### Try it
Using the records below, return exactly the lines from the one containing "Image resolution: width=1568" through the last, and omit pictures.

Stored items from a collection
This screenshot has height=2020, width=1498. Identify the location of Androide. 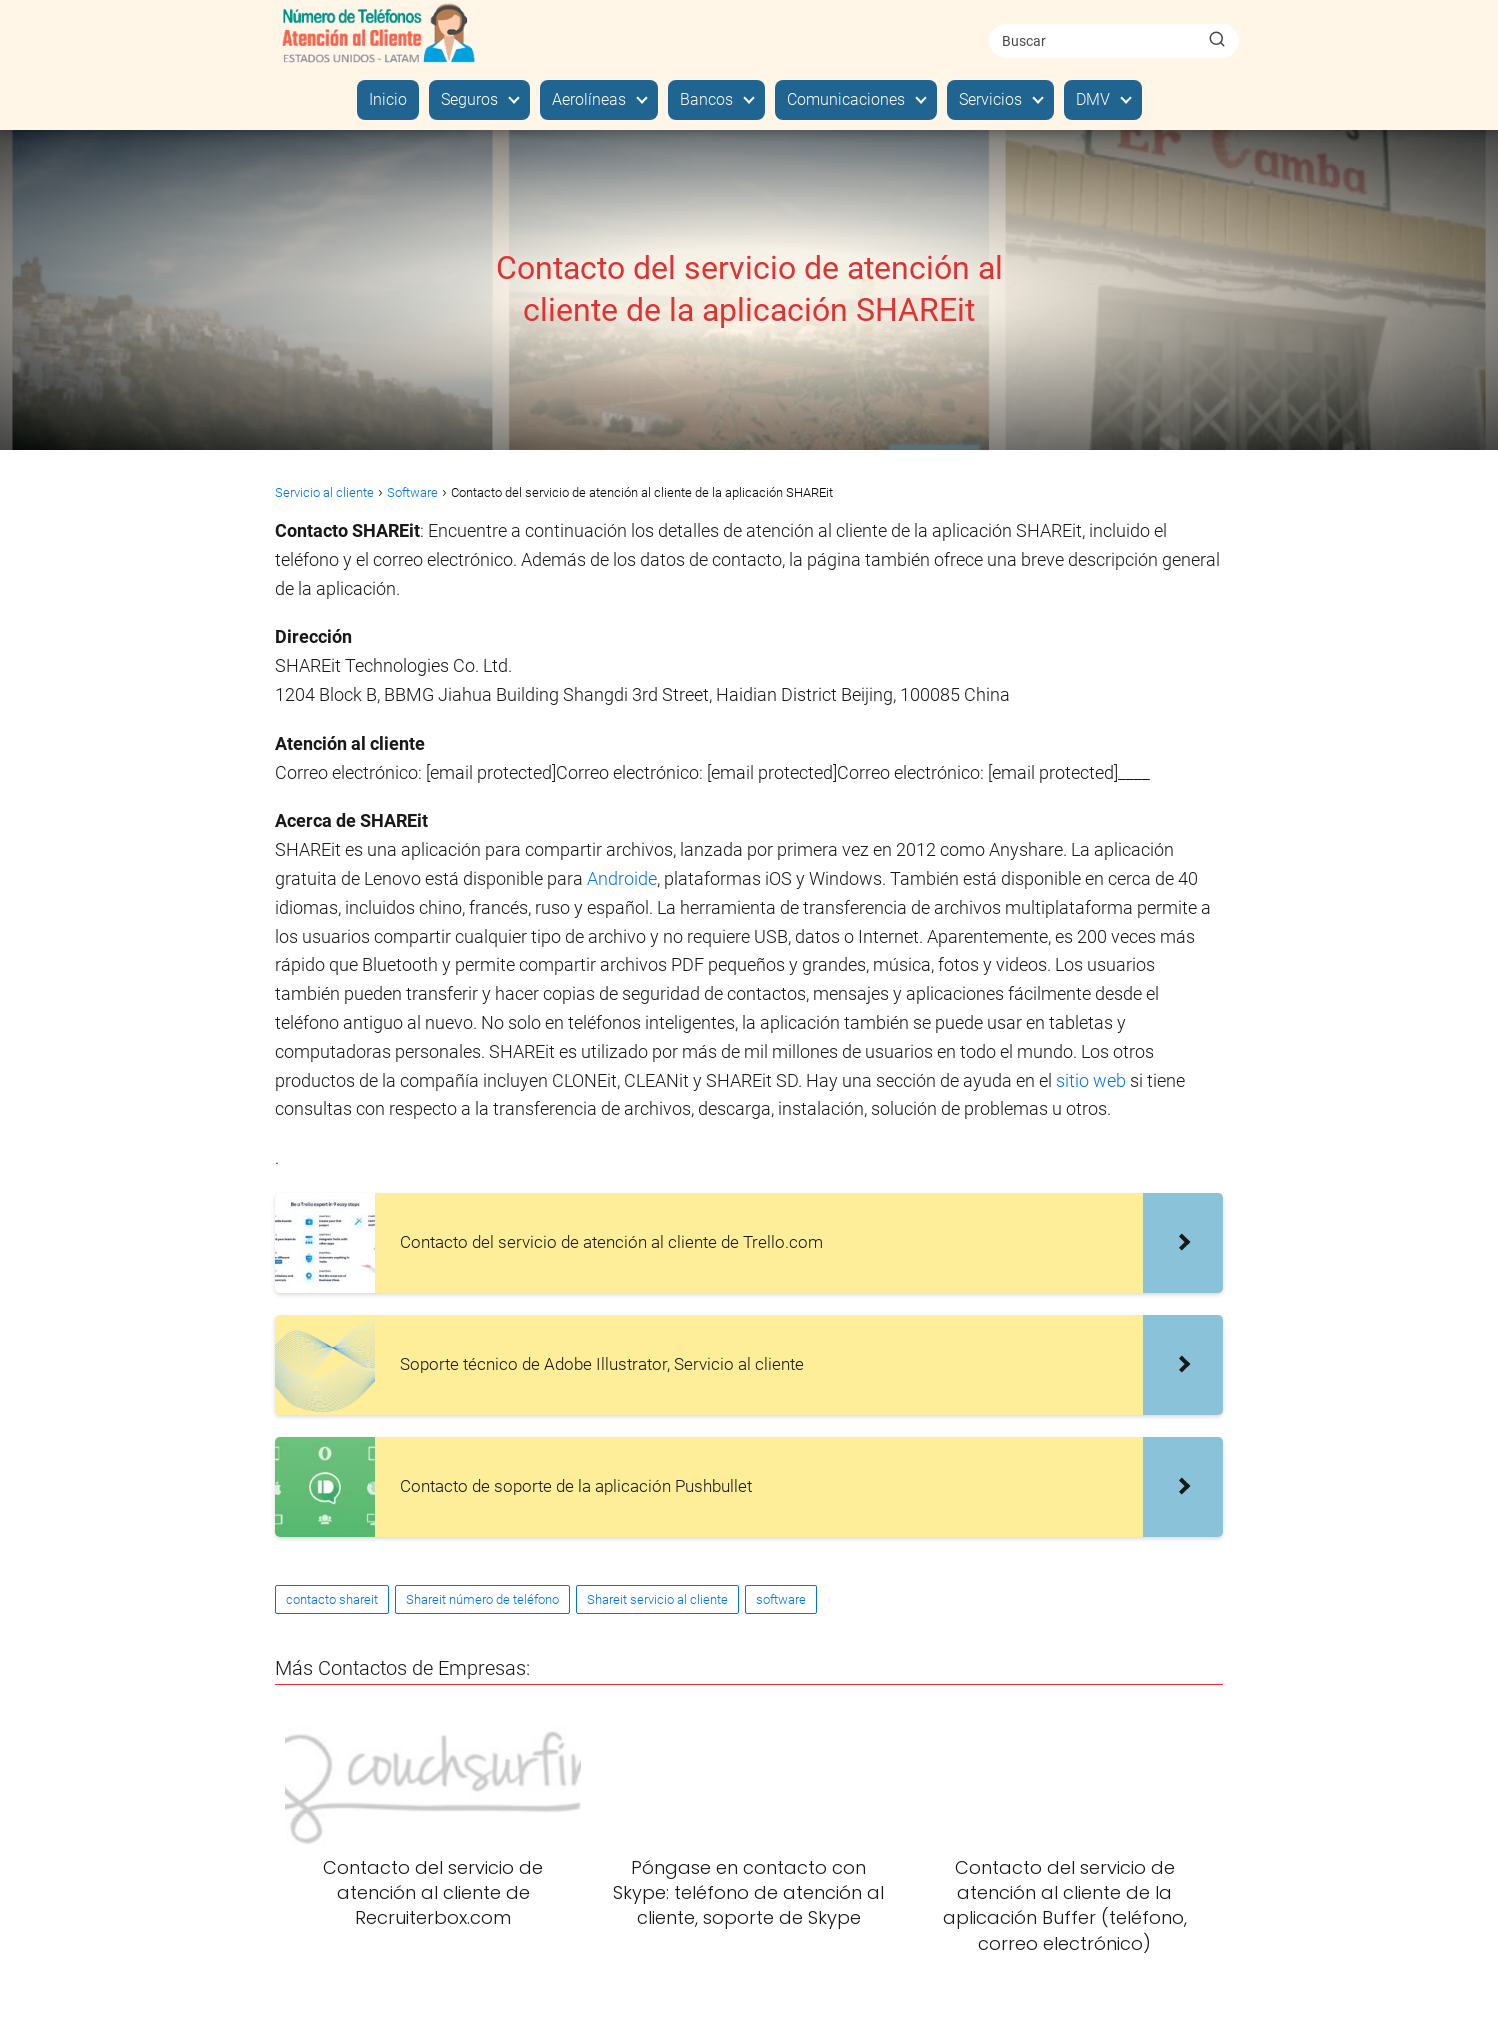
(622, 878).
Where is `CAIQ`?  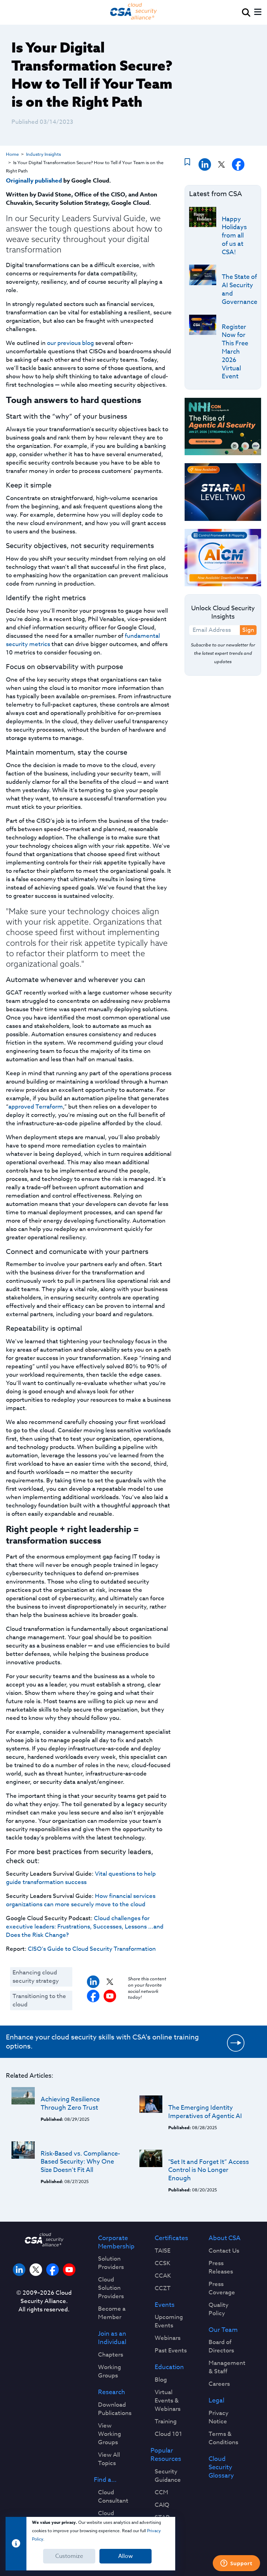 CAIQ is located at coordinates (162, 2505).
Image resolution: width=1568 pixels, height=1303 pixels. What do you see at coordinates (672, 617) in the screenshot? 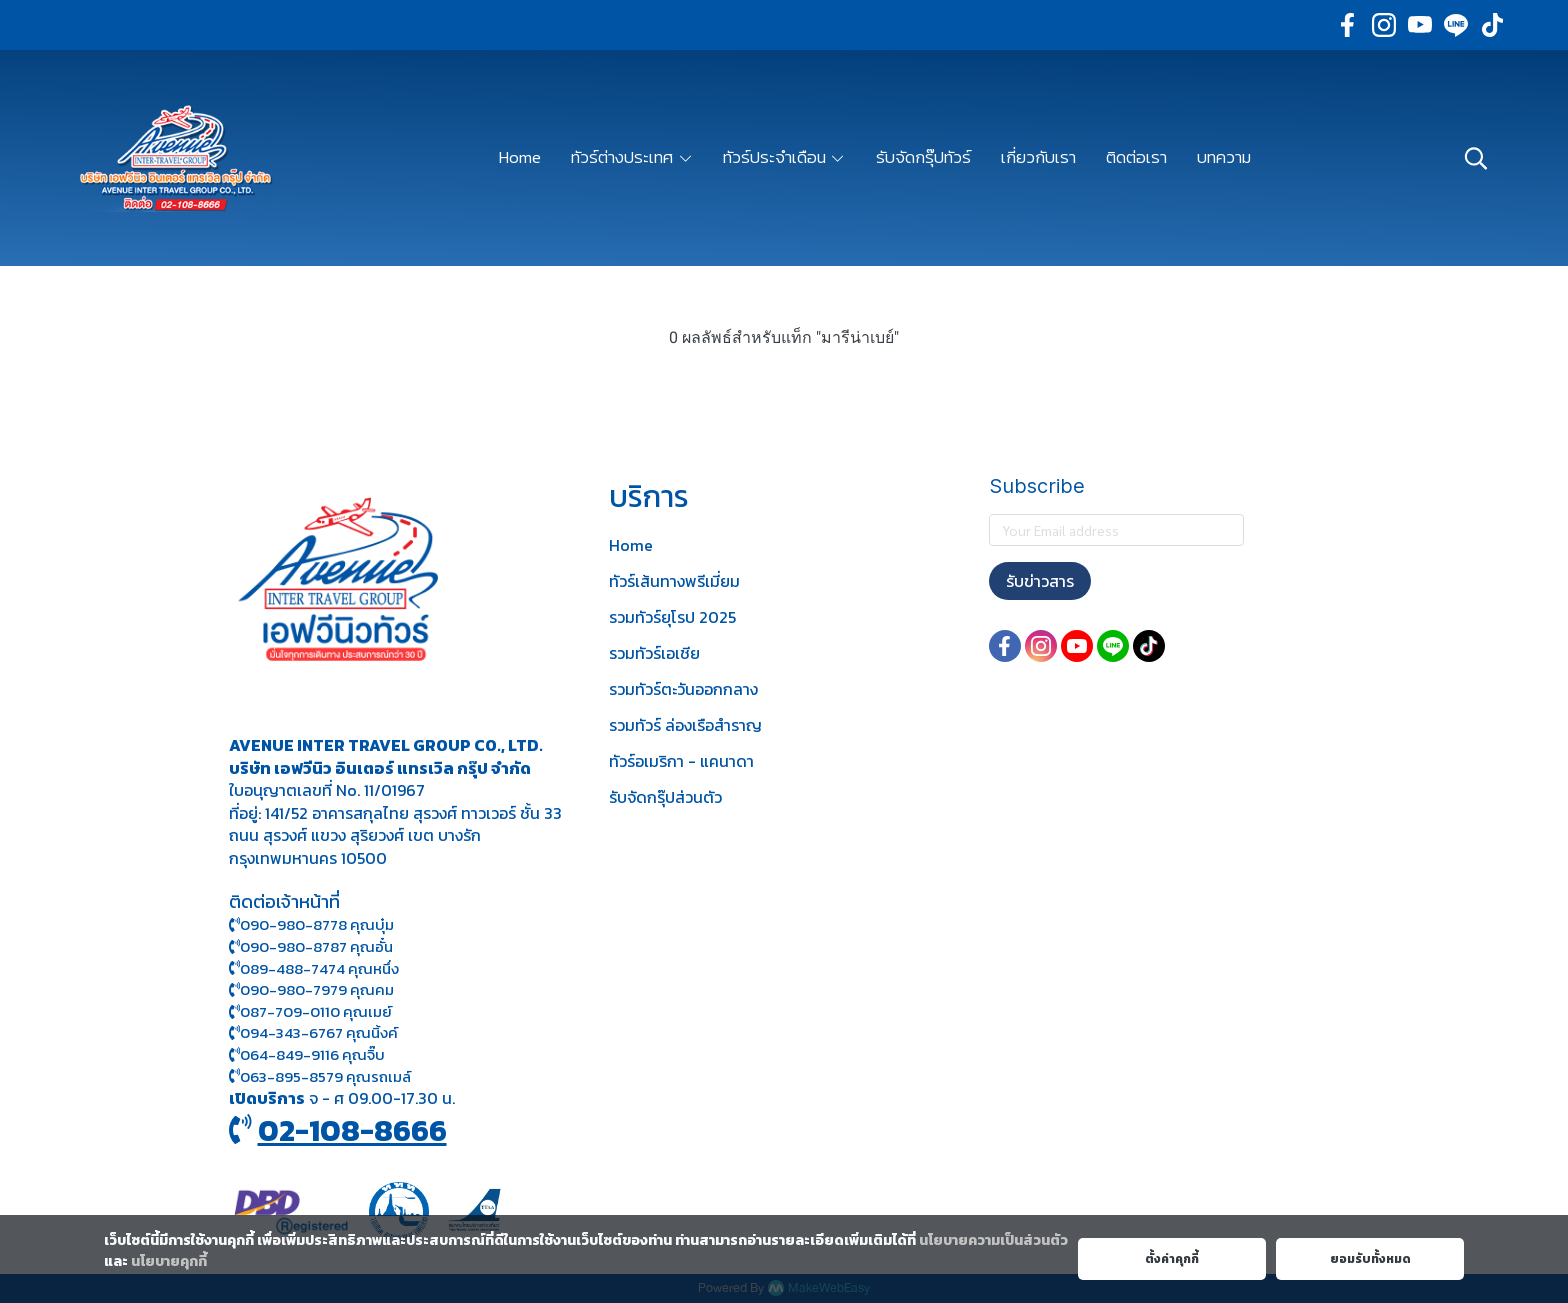
I see `รวมทัวร์ยุโรป 2025` at bounding box center [672, 617].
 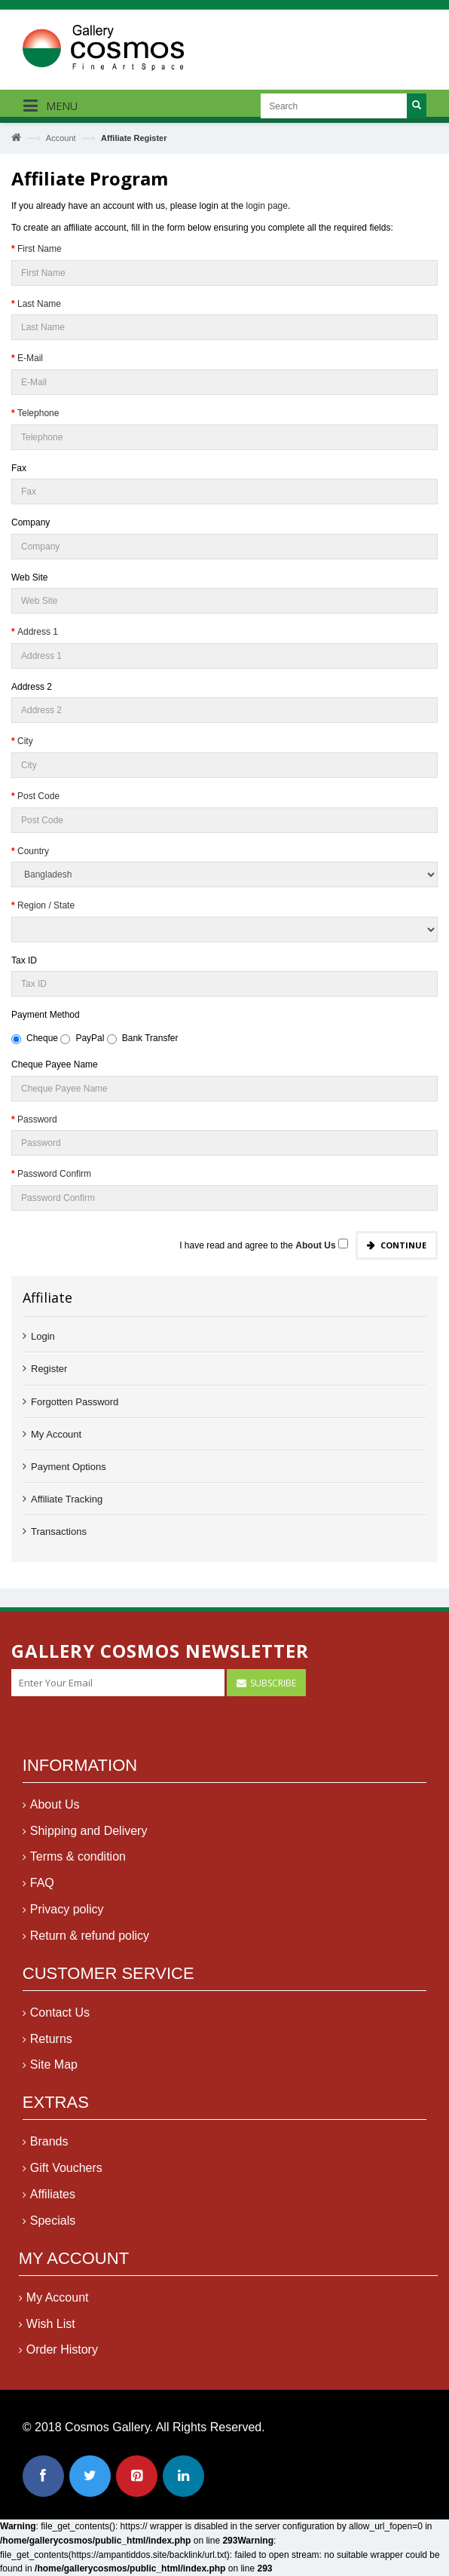 I want to click on Payment Options, so click(x=68, y=1466).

### Expected answer
Image resolution: width=1568 pixels, height=1303 pixels. What do you see at coordinates (672, 617) in the screenshot? 
I see `รวมทัวร์ยุโรป 2025` at bounding box center [672, 617].
  I want to click on Payment Options, so click(x=68, y=1466).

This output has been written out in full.